» **What you need to do**: Return every line from the records below that has the word "enhanced".

Stored items from a collection

- - - - - - -

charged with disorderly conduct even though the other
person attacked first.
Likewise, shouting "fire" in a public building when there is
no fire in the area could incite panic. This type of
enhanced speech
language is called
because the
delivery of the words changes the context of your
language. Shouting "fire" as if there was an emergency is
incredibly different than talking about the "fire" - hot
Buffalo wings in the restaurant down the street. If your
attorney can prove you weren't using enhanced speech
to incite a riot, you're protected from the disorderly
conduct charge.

- - - - - - -

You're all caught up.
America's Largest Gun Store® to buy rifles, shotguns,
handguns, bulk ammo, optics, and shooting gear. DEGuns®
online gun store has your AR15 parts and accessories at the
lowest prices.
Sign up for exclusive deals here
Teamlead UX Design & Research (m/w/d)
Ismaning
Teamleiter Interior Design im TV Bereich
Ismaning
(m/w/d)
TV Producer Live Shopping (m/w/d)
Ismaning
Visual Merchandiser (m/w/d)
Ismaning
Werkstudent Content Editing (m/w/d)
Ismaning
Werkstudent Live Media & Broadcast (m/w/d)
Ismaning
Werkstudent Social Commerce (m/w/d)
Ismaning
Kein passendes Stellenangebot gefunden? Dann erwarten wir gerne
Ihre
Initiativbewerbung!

- - - - - - -

» **Finished exercise**:
enhanced speech
attorney can prove you weren't using enhanced speech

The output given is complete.